Top of SUPPLIED RECORDS

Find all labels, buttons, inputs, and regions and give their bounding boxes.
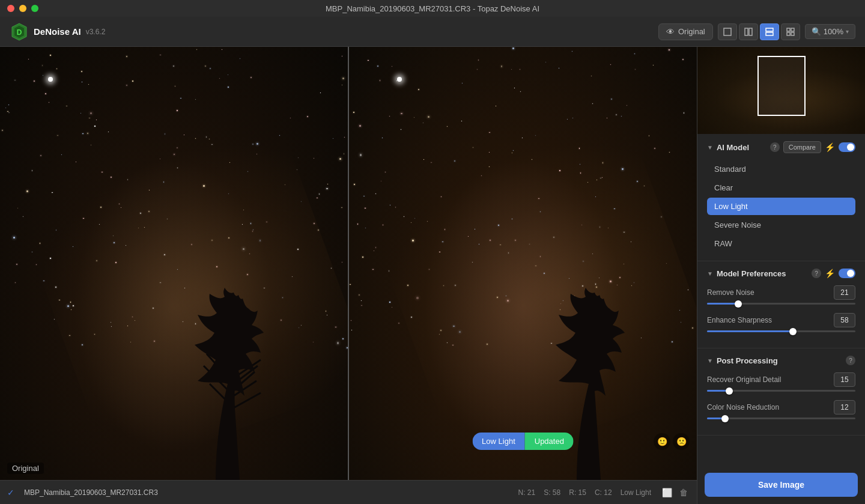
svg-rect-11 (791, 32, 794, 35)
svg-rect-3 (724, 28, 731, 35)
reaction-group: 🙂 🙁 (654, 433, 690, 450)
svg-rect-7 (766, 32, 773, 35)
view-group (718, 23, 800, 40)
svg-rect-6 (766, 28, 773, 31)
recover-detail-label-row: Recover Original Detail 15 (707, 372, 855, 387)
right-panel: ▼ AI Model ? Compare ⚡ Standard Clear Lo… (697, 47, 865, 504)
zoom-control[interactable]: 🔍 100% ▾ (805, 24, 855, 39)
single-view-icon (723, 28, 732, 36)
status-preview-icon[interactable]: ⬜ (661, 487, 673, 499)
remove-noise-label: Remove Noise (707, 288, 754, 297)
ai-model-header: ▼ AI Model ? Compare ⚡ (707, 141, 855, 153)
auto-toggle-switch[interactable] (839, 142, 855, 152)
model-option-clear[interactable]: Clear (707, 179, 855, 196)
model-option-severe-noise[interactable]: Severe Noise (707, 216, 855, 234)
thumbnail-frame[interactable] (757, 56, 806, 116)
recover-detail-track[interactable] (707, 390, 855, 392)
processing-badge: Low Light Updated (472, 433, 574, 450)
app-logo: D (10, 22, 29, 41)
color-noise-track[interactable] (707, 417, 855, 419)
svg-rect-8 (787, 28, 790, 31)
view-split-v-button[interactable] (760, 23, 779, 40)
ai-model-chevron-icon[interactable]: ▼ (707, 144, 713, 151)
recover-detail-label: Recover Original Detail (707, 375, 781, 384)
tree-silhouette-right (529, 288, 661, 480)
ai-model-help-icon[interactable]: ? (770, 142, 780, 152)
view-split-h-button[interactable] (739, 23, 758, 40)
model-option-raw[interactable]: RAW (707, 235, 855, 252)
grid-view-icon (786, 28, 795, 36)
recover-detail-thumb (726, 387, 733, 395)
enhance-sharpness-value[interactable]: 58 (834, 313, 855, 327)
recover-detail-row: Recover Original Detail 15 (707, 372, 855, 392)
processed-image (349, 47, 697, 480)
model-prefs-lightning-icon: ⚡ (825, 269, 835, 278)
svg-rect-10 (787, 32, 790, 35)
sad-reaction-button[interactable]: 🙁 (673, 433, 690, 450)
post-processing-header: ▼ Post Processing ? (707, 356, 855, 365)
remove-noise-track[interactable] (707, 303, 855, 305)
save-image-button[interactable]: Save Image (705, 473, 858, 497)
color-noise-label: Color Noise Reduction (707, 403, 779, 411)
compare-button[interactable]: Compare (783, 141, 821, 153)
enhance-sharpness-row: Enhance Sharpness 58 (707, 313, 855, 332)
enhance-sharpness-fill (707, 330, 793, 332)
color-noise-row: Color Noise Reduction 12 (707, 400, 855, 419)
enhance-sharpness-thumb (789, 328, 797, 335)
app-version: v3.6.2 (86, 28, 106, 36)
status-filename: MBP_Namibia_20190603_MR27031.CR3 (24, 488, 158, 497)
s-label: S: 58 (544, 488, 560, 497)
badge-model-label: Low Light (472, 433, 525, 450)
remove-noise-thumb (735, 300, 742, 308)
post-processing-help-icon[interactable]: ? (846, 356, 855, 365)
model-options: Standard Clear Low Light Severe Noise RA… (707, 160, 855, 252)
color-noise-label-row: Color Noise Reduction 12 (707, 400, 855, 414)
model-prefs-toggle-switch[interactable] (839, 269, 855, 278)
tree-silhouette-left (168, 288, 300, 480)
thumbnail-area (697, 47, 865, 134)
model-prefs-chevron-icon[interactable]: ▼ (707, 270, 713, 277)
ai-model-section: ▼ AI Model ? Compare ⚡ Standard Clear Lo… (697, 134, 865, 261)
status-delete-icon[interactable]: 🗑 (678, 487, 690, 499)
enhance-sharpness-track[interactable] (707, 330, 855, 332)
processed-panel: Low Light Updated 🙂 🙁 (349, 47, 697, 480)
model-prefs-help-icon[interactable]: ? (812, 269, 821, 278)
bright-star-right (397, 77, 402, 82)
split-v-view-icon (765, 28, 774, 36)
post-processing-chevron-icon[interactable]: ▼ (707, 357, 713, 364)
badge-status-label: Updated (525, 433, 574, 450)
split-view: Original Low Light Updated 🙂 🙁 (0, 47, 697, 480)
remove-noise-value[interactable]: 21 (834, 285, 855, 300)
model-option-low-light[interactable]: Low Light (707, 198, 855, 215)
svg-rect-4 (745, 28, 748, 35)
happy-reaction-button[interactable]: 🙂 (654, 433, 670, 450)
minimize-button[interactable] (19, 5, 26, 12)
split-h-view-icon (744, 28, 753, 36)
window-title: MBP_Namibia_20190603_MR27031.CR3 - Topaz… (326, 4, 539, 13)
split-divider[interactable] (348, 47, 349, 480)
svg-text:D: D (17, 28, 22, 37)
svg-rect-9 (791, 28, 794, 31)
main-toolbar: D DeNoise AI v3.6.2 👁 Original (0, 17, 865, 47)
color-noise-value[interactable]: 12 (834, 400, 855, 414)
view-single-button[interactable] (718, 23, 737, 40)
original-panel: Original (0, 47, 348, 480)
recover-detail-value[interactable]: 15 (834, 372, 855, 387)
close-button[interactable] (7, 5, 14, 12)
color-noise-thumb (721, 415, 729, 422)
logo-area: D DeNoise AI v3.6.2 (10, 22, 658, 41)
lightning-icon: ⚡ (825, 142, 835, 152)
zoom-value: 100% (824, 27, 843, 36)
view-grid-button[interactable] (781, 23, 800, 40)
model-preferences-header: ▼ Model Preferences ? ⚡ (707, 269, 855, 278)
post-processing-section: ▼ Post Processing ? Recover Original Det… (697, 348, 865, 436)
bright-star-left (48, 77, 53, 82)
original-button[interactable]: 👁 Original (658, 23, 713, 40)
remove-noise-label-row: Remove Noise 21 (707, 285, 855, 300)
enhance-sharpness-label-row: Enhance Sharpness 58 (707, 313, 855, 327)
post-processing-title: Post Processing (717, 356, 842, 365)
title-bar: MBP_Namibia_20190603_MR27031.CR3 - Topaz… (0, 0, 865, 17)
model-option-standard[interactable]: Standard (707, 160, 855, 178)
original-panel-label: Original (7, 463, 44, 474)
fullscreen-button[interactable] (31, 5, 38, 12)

Bottom of SUPPLIED RECORDS

▶ EXERCISE DESCRIPTION: The entries above need to be repeated word for word, minus their pictures.

▶ ANSWER SPACE:
Find all labels, buttons, inputs, and regions and give their bounding boxes.
svg-rect-11 (791, 32, 794, 35)
svg-rect-3 (724, 28, 731, 35)
reaction-group: 🙂 🙁 (654, 433, 690, 450)
svg-rect-7 (766, 32, 773, 35)
view-group (718, 23, 800, 40)
svg-rect-6 (766, 28, 773, 31)
recover-detail-label-row: Recover Original Detail 15 (707, 372, 855, 387)
right-panel: ▼ AI Model ? Compare ⚡ Standard Clear Lo… (697, 47, 865, 504)
zoom-control[interactable]: 🔍 100% ▾ (805, 24, 855, 39)
single-view-icon (723, 28, 732, 36)
status-preview-icon[interactable]: ⬜ (661, 487, 673, 499)
remove-noise-label: Remove Noise (707, 288, 754, 297)
ai-model-header: ▼ AI Model ? Compare ⚡ (707, 141, 855, 153)
auto-toggle-switch[interactable] (839, 142, 855, 152)
model-option-clear[interactable]: Clear (707, 179, 855, 196)
model-option-severe-noise[interactable]: Severe Noise (707, 216, 855, 234)
thumbnail-frame[interactable] (757, 56, 806, 116)
recover-detail-track[interactable] (707, 390, 855, 392)
processing-badge: Low Light Updated (472, 433, 574, 450)
app-logo: D (10, 22, 29, 41)
color-noise-track[interactable] (707, 417, 855, 419)
svg-rect-8 (787, 28, 790, 31)
view-split-v-button[interactable] (760, 23, 779, 40)
ai-model-chevron-icon[interactable]: ▼ (707, 144, 713, 151)
recover-detail-label: Recover Original Detail (707, 375, 781, 384)
tree-silhouette-right (529, 288, 661, 480)
ai-model-help-icon[interactable]: ? (770, 142, 780, 152)
view-split-h-button[interactable] (739, 23, 758, 40)
model-option-raw[interactable]: RAW (707, 235, 855, 252)
grid-view-icon (786, 28, 795, 36)
recover-detail-thumb (726, 387, 733, 395)
enhance-sharpness-value[interactable]: 58 (834, 313, 855, 327)
recover-detail-row: Recover Original Detail 15 (707, 372, 855, 392)
processed-image (349, 47, 697, 480)
model-prefs-lightning-icon: ⚡ (825, 269, 835, 278)
svg-rect-10 (787, 32, 790, 35)
sad-reaction-button[interactable]: 🙁 (673, 433, 690, 450)
post-processing-header: ▼ Post Processing ? (707, 356, 855, 365)
remove-noise-track[interactable] (707, 303, 855, 305)
save-image-button[interactable]: Save Image (705, 473, 858, 497)
color-noise-label: Color Noise Reduction (707, 403, 779, 411)
compare-button[interactable]: Compare (783, 141, 821, 153)
enhance-sharpness-row: Enhance Sharpness 58 (707, 313, 855, 332)
enhance-sharpness-fill (707, 330, 793, 332)
color-noise-row: Color Noise Reduction 12 (707, 400, 855, 419)
enhance-sharpness-thumb (789, 328, 797, 335)
app-version: v3.6.2 (86, 28, 106, 36)
status-filename: MBP_Namibia_20190603_MR27031.CR3 (24, 488, 158, 497)
s-label: S: 58 (544, 488, 560, 497)
badge-model-label: Low Light (472, 433, 525, 450)
remove-noise-thumb (735, 300, 742, 308)
post-processing-help-icon[interactable]: ? (846, 356, 855, 365)
model-options: Standard Clear Low Light Severe Noise RA… (707, 160, 855, 252)
color-noise-label-row: Color Noise Reduction 12 (707, 400, 855, 414)
model-prefs-toggle-switch[interactable] (839, 269, 855, 278)
tree-silhouette-left (168, 288, 300, 480)
thumbnail-area (697, 47, 865, 134)
model-prefs-chevron-icon[interactable]: ▼ (707, 270, 713, 277)
ai-model-section: ▼ AI Model ? Compare ⚡ Standard Clear Lo… (697, 134, 865, 261)
status-delete-icon[interactable]: 🗑 (678, 487, 690, 499)
enhance-sharpness-track[interactable] (707, 330, 855, 332)
processed-panel: Low Light Updated 🙂 🙁 (349, 47, 697, 480)
model-prefs-help-icon[interactable]: ? (812, 269, 821, 278)
bright-star-right (397, 77, 402, 82)
split-v-view-icon (765, 28, 774, 36)
post-processing-chevron-icon[interactable]: ▼ (707, 357, 713, 364)
badge-status-label: Updated (525, 433, 574, 450)
split-view: Original Low Light Updated 🙂 🙁 (0, 47, 697, 480)
remove-noise-value[interactable]: 21 (834, 285, 855, 300)
model-option-low-light[interactable]: Low Light (707, 198, 855, 215)
svg-rect-4 (745, 28, 748, 35)
happy-reaction-button[interactable]: 🙂 (654, 433, 670, 450)
minimize-button[interactable] (19, 5, 26, 12)
split-h-view-icon (744, 28, 753, 36)
window-title: MBP_Namibia_20190603_MR27031.CR3 - Topaz… (326, 4, 539, 13)
split-divider[interactable] (348, 47, 349, 480)
svg-text:D: D (17, 28, 22, 37)
svg-rect-9 (791, 28, 794, 31)
main-toolbar: D DeNoise AI v3.6.2 👁 Original (0, 17, 865, 47)
color-noise-value[interactable]: 12 (834, 400, 855, 414)
view-single-button[interactable] (718, 23, 737, 40)
original-panel: Original (0, 47, 348, 480)
recover-detail-value[interactable]: 15 (834, 372, 855, 387)
close-button[interactable] (7, 5, 14, 12)
color-noise-thumb (721, 415, 729, 422)
logo-area: D DeNoise AI v3.6.2 (10, 22, 658, 41)
lightning-icon: ⚡ (825, 142, 835, 152)
zoom-value: 100% (824, 27, 843, 36)
view-grid-button[interactable] (781, 23, 800, 40)
model-preferences-header: ▼ Model Preferences ? ⚡ (707, 269, 855, 278)
post-processing-section: ▼ Post Processing ? Recover Original Det… (697, 348, 865, 436)
bright-star-left (48, 77, 53, 82)
original-button[interactable]: 👁 Original (658, 23, 713, 40)
remove-noise-label-row: Remove Noise 21 (707, 285, 855, 300)
enhance-sharpness-label-row: Enhance Sharpness 58 (707, 313, 855, 327)
post-processing-title: Post Processing (717, 356, 842, 365)
title-bar: MBP_Namibia_20190603_MR27031.CR3 - Topaz… (0, 0, 865, 17)
model-option-standard[interactable]: Standard (707, 160, 855, 178)
original-panel-label: Original (7, 463, 44, 474)
fullscreen-button[interactable] (31, 5, 38, 12)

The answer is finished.